Instructions for the task = Return all lines of the records that contain the word "dropdown".
*** Opening of Recorded data ***
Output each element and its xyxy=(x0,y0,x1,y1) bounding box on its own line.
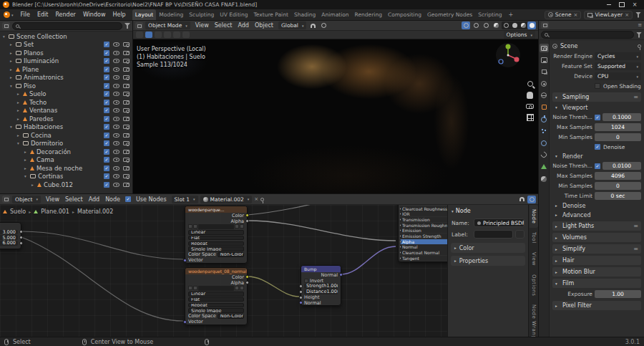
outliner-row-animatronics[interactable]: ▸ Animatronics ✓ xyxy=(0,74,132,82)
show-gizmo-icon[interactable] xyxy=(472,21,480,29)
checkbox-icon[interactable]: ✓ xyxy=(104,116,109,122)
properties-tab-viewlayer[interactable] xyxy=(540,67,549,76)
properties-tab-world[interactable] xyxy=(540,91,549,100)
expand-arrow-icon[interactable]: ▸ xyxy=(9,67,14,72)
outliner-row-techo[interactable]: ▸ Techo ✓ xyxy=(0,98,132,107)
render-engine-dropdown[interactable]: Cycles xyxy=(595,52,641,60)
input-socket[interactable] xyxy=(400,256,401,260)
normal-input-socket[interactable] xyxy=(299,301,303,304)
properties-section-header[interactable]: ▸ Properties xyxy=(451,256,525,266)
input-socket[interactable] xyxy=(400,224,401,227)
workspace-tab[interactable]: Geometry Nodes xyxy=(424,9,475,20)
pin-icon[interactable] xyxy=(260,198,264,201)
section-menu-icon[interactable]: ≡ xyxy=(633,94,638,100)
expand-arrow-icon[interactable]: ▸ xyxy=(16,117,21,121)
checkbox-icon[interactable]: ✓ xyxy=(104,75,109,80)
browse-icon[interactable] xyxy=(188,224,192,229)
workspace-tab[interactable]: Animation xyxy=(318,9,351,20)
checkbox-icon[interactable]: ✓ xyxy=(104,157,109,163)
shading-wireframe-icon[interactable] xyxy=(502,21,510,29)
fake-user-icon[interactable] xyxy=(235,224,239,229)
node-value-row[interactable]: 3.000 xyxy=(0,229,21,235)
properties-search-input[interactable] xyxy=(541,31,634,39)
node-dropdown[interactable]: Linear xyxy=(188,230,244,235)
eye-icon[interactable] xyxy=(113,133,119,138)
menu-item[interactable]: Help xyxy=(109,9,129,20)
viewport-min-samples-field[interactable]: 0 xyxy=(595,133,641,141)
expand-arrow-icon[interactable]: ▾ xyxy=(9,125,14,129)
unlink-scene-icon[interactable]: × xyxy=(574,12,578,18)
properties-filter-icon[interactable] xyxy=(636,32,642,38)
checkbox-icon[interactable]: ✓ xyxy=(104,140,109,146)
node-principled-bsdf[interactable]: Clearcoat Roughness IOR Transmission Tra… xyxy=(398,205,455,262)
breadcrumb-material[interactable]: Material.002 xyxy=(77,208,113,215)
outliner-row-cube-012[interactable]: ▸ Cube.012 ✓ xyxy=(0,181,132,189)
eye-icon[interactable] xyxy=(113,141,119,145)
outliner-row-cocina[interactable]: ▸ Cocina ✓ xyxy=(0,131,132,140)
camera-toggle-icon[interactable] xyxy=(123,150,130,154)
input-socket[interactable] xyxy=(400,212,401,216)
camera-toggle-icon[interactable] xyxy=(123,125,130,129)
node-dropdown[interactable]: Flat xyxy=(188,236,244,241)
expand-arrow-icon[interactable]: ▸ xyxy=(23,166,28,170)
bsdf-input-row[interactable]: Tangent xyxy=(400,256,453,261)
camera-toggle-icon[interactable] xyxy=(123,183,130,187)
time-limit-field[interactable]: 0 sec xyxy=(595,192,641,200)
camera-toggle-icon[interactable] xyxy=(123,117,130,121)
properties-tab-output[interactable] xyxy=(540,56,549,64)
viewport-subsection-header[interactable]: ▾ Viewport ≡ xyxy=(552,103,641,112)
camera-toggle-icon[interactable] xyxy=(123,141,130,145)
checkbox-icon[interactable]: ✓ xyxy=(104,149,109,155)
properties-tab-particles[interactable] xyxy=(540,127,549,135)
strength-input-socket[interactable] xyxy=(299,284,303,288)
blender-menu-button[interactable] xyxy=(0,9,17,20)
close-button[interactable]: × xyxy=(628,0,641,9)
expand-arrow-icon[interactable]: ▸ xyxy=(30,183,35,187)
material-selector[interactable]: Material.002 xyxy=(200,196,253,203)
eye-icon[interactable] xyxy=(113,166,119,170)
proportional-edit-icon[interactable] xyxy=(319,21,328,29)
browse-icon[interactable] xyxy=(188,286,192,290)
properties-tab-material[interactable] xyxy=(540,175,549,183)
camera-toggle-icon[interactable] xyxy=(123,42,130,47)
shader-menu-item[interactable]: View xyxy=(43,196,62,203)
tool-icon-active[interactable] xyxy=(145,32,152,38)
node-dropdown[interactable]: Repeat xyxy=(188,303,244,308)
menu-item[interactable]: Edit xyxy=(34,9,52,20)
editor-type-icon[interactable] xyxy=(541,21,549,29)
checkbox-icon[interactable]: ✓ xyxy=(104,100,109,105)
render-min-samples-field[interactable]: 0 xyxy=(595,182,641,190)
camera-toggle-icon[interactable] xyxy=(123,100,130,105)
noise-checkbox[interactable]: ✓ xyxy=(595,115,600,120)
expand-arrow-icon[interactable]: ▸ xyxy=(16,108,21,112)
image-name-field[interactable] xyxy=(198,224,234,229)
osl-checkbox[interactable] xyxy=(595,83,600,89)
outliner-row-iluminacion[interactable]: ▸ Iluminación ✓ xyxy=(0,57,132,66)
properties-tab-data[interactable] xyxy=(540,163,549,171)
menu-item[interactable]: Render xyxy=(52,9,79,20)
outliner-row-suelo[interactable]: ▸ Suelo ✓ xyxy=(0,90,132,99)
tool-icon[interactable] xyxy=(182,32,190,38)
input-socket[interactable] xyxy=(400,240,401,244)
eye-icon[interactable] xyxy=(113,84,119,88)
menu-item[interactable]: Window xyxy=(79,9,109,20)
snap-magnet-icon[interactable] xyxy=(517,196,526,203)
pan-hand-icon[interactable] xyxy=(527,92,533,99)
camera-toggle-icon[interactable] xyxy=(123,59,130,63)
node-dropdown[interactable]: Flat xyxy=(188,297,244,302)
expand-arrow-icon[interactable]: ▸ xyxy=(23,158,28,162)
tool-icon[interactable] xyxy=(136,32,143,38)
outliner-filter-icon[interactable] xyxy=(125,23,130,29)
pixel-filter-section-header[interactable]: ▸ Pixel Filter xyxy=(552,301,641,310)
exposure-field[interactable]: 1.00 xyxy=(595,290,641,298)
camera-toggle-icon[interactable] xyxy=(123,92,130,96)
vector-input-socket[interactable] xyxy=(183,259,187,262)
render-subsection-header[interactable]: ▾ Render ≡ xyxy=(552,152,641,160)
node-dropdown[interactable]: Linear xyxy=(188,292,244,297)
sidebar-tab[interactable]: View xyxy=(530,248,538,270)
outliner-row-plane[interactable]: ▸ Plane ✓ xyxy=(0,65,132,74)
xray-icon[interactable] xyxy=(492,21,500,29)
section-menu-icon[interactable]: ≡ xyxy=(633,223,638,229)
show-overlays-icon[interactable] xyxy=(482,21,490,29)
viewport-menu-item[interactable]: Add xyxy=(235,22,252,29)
*** Close of Recorded data ***
Output below =
render-engine-dropdown[interactable]: Cycles xyxy=(595,52,641,60)
node-dropdown[interactable]: Linear xyxy=(188,230,244,235)
node-dropdown[interactable]: Flat xyxy=(188,236,244,241)
node-dropdown[interactable]: Repeat xyxy=(188,303,244,308)
node-dropdown[interactable]: Flat xyxy=(188,297,244,302)
node-dropdown[interactable]: Linear xyxy=(188,292,244,297)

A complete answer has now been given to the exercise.